| Brief |
In the entries below, identify every line with the string "باشد" and copy it.

| Data under study |

-- Opening Marker --

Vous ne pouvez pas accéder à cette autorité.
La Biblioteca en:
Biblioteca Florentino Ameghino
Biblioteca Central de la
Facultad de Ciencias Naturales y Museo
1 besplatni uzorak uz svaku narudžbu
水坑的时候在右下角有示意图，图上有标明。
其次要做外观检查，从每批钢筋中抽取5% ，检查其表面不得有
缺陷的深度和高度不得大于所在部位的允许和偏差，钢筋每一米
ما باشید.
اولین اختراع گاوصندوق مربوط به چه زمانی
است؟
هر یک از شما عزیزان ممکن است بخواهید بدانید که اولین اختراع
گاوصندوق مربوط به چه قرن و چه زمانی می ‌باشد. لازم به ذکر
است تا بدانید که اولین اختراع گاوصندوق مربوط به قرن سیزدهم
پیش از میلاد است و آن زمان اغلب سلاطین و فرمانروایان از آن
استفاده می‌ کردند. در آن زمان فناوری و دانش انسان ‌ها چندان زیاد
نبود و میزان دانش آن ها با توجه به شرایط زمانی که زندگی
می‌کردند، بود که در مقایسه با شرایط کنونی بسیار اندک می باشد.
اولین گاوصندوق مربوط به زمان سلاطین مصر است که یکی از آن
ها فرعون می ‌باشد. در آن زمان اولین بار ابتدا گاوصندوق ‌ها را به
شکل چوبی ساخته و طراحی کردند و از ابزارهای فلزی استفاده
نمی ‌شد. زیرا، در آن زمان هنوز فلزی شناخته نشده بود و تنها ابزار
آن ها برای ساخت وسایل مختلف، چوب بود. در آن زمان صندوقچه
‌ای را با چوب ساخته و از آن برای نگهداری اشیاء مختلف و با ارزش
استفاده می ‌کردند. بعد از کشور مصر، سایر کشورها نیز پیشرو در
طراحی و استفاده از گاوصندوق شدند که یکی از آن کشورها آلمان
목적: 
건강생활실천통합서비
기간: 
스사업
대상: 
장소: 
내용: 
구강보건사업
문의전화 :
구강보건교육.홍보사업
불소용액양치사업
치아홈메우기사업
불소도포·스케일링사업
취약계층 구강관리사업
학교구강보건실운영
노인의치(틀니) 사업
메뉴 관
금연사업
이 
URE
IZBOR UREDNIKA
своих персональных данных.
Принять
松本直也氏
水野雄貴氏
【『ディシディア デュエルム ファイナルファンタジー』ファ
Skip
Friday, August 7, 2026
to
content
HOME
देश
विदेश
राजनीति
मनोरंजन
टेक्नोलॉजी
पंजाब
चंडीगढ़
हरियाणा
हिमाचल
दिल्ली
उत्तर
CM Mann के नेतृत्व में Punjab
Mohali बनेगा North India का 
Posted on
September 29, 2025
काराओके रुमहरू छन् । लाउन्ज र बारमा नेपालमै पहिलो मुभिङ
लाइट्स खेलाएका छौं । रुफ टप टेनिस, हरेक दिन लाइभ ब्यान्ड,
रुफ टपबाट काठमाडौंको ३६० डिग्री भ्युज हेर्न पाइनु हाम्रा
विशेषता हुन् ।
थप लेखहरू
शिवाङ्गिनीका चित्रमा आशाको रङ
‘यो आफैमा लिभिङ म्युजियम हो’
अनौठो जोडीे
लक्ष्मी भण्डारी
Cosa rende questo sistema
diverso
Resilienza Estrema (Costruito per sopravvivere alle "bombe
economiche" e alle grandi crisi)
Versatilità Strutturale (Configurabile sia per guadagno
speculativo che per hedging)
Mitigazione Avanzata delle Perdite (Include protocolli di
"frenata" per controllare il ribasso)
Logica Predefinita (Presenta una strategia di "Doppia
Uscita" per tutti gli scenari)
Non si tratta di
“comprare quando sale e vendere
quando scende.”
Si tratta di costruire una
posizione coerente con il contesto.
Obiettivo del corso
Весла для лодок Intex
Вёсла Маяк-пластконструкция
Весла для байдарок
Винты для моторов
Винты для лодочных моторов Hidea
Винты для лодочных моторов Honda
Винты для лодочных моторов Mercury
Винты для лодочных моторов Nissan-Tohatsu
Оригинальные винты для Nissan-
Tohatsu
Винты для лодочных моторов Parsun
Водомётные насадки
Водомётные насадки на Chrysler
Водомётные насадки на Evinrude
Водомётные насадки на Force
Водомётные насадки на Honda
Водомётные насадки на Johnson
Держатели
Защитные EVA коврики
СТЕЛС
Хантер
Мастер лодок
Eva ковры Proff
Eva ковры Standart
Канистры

-- Closing Marker --

| Result for this exercise |
گاوصندوق مربوط به چه قرن و چه زمانی می ‌باشد. لازم به ذکر
می‌کردند، بود که در مقایسه با شرایط کنونی بسیار اندک می باشد.
ها فرعون می ‌باشد. در آن زمان اولین بار ابتدا گاوصندوق ‌ها را به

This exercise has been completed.